Our Pacific Voyagers carry a tremendous burden. They carry the weight of our history and who we are as Pacific Islanders. They are risk takers who defy western conventions to prove that our traditional knowledge has a place in the world. They are revolutionaries who defy decades of the colonial system that has sought only to diminish our customary knowledge and technologies. As heroes of the Pacific, they have also become metaphors for struggle, for faith, for diligence and resilience.
As Pacific Islanders, we hold our traditional navigators high because they represent the value of who we most identify with in the world. Culturally, we move through the world with the regality of ambassadors. When we speak, our voices are heard and our music and dance brings joy.
Yet when it comes to valuing our inherent Pacific assets, why do we suddenly become weak, dependent, our hands wide, arms stretched across the ocean as if we have lost our way home. How do we not know our own value?
Our ecological assets are immense, yet for some reason, we do not believe in the value of our ecological assets. As part of the global economy, we have the ability to interact with the world as equals– with mutual cooperation and exchange.
There is a constellation that our Pacific Navigators have traditionally followed. In Hawaiian it is called Hanaiakamalama (“cared for by the moon” otherwise called the Southern Cross) and its alignment with the navigational starline to Ka Iwikuamo’o was a backbone for our Pacific Voyagers to traverse our Liquid Continent.
Our ecological way forward is in view, and just as our Pacific Voyagers can stand on the shore and look towards the heavens to know when it is time to voyage, it is time for our leaders to move us forward now, rather than hold us back by signing legally binding investment and trade agreements that will further tether us to the post-colonial ambitions of our so-called big brother countries.
The navigational star line is in front of us. Our regional economic well-being is in front of us. There is a rational accounting framework that reflects who we are and measures our engagement in the global economy.
When one considers the wake-up call that is Covid-19; or that the western economy is in shambles; or that Australia’s fear of losing its control over the Pacific to China who is offering the region access and infrastructure; or that there are new data technologies in communication, finance and artificial intelligence that would benefit our regional security; or that there may be an economic incentive to finally liberate us from our struggles against extractive industries, depletion and degradation… it is as if the heavens finally heard the clarion call of Epeli Hauofa and lifted the obstructions and barriers that have kept us tethered to the yoke of colonialism.

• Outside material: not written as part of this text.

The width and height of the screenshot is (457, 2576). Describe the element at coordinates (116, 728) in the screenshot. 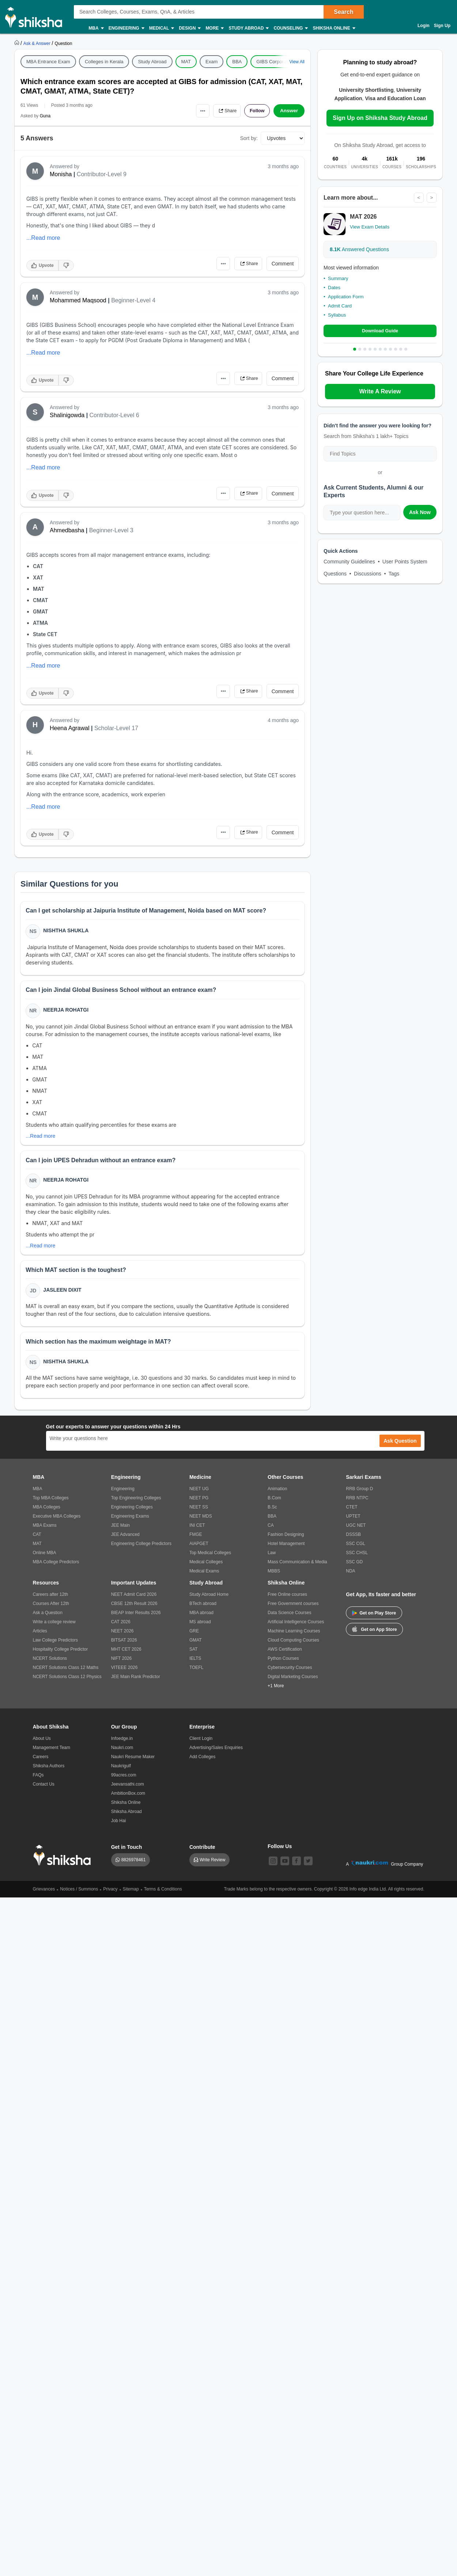 I see `Scholar-Level 17` at that location.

And so, if we are so free then why are we still standing on the shore with our hands and arms outstretched? Maybe we have lost our understanding of value, the way that we almost lost our ability to read our navigational star lines. What motivates our liberation in the Pacific must be more than cultural, it also has to be economic, for if it is not, we will not be able to adequately address climate change on our terms, nor will we be able to remain in our homes. But what is the future that we want? Is it to enhance our well being and steward our environment with our own resilient technologies?
This requires investment and capital that neither Australia nor the US will provide, unless they can own and privatize it. With a new ecological accounting framework, we can increase our national accounts and provide our own services to meet the needs of our region.
Who is really saying that the Pacific cannot assert an economic-ecological scheme independent of the post-colonial privatization agenda?
For those who say “no,” then they are no different from the early colonizers who set fire to our voyaging canoes, ensuring that they restrict our movements. Whose vision do we really hold when we dream, what language do we speak? It is evident that the only ones who would seek to inhibit our attempts to advance our ecological-economic ambitions are the very same ones who want to continue exploiting our resources.
A Pacific economy should not simply be a dream or something one hopes for.
But what is the cost of this Just, Fair and Equitable society? Is there a value of the dream?
Ecological Economic Accounts provides a formula for how we can actively protect and restore our ecological biodiversity. Rather than simply give value to what we extract, we can also account for the cost of environmental damage, revalue our food and water security and our well being?
Value and costs are tricky because they are terms that can slip in and out from being measured with money. Not everything that one buys is valuable, while what has the most value can often not be monetized no matter how much investment markets try to assign a monetary value on our public and existential goods.
If we approach the world as a commodity, then it is only the few who expend capital that are setting the costs by placing its value in the marketplace.
And if the few who expend capital enforces the commodification of the world, then it is we in the world that has to change what things are worth.
National accounting is supposed to mirror our economy, our society, our interactions. If GDP is the standard by which we measure our economy, it is obvious we have no place in it. If we do not manufacture, if our populations are too small to have a viable well rounded labor source, if our production capacity is limited to just a few resources like coconuts, shells or fish bones, if the transport of our goods across borders cost too much, if we do not have an aircraft carrier, then clearly we are not looking at ourselves in a mirror. We are not seeing who we are, that we are all Pacific voyagers.